Study pharmacokinetic assessment in tumor and skin tissue: Patients who gave additional informed consent for tissue collection, underwent a tumor needle biopsy before and after 17 days of study treatment taken by an interventional radiologist. An optional skin biopsy (from healthy skin tissue at the abdomen) was taken after 17 days of treatment. All tissue samples were immediately snap frozen (within 1 min) in liquid nitrogen and cryopreserved at −80 °C until the day of analysis.
Tissue biopsies were weighed accurately before analysis. Tissue homogenate was prepared by using a mechanical homogenizer. The tumor tissue was homogenized with the precellys lysing kit (bertin instruments®) in the Roche MagNA lyzer®. Proteins in the homogenate were precipitated with methanol primed with internal standards (the stable isotopes 2H10-sunitinib and 2H5-desethylsunitinib). Subsequently, sunitinib and N-desethyl sunitinib were quantified against a calibration curve with known concentrations. Tissue homogenate samples were directly analyzed.
Drug concentration measurements: Sunitinib and N-desethylsunitinib were measured in all samples; using a validated liquid chromatography–tandem mass spectrometry (LC-MS-MS) as previously described (see Supplementary Data S2-methods).
Immunohistochemistry: Immunohistochemical staining was performed on 3–5 μm thick sections of the (freeze) tumor biopsies for CD3, CD31 and Ki67 according to standard methods (see Supplementary Data S2). Morphological characteristics were assessed in hematoxylin-eosin (H&E)-stained tissue sections. Evaluation of staining was performed by four investigators using light microscopy of serial tissue sections. Ki-67 was scored based on the percentage of positively stained malignant nuclei, using the following ranges: 0% to 20%, >20% to 40%, >40% to 60%, >60% to 80%, and >80% to 100%. Semi-quantification of CD31 staining was scored manually by a pathologist. The number of cells positive for CD3, CD31 was expressed as an estimated proportion of the total number of cells.
Statistics: Descriptive statistics were used to summarize patient characteristics and sunitinib and N-desethyl sunitinib concentrations. Two-sided paired Student’s t-test on log-transformed data was used to compare concentrations between sunitinib and N-desethyl sunitinib concentrations in plasma, tissue, and skin tissue and pre- and on treatment immunohistochemistry analysis. An independent t-test on log-transformed data was used to compare sunitinib concentrations between the two MTD-dose levels (300 mg Q1W and 700 mg Q2W). Sunitinib and N-desethyl sunitinib concentrations in plasma, tumor and skin and their correlations were calculated using the Spearman’s rank correlation coefficient (ρ). Efficacy was assessed in patients who completed at least two weeks of treatment. Kaplan–Meier curves and log-rank tests were used to evaluate differences in PFS and OS between two groups dichotomized by geometric mean sunitinib and N-desethyl sunitinib concentration. Sunitinib and N-desethyl sunitinib concentrations in plasma, tumor and skin and their correlation with PFS and OS were calculated using the Spearman’s rank correlation coefficient (ρ). Statistical significance was set at p < 0.05. All statistical analyses were performed in SPSS, version 25.

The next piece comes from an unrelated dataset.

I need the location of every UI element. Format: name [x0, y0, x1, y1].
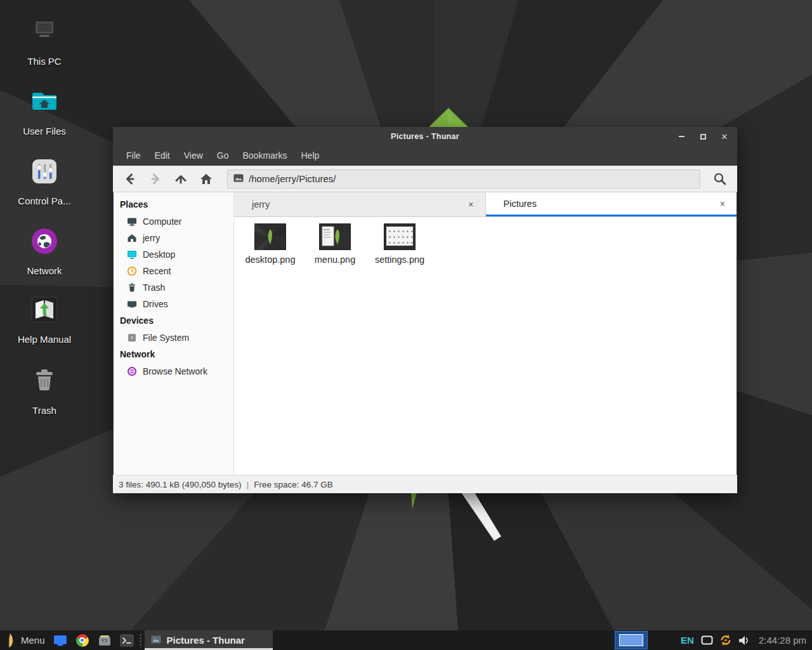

Pharmacokinetic analysis: The concentration–time data for sunitinib and N-desethyl sunitinib were analyzed by means of nonlinear mixed-effects modeling (NONMEM, V7.4.3). Since there is no evidence for the exact relationship between plasma and tumor concentrations, we chose to use the concentration–time data calculated by NONMEM for Cmax, the average concentration over time (Caverage) and the trough concentrations just before the next dose was administered (Ctrough) based on rich PK-data of each individual patient. As a starting point for the analysis, the previously developed population pharmacokinetic model for sunitinib and its active metabolite by Yu et al. was used [6]. The model was extended with a sequential zero- and first-order absorption model, to describe the dissolution and subsequent absorption of the high sunitinib dose in the gastrointestinal tract. Inter-occasion variability in bioavailability and absorption duration were allowed in the model. The control stream of the final model and the goodness-of-fit plots are supplied in the Supplementary Material (Supplementary Data S3). The developed model was used to derive the individual predictions for the Cmax, Caverage, and Ctrough. SUM concentrations were calculated.
3. Results
Baseline Patient Characteristics and Covariates: Out of 83 patients with refractory solid tumors participating in the phase 1 trial, 21 and 29 patients were treated with sunitinib at the established maximal tolerated dose (MTD) of Q1W 300 mg and Q2W 700 mg, respectively. Characteristics of all participating patients, including a flowchart are provided in Figure 1. Results for all individual patients are shown in Supplementary Data S4. All participating patients have progressed and died at time of analysis.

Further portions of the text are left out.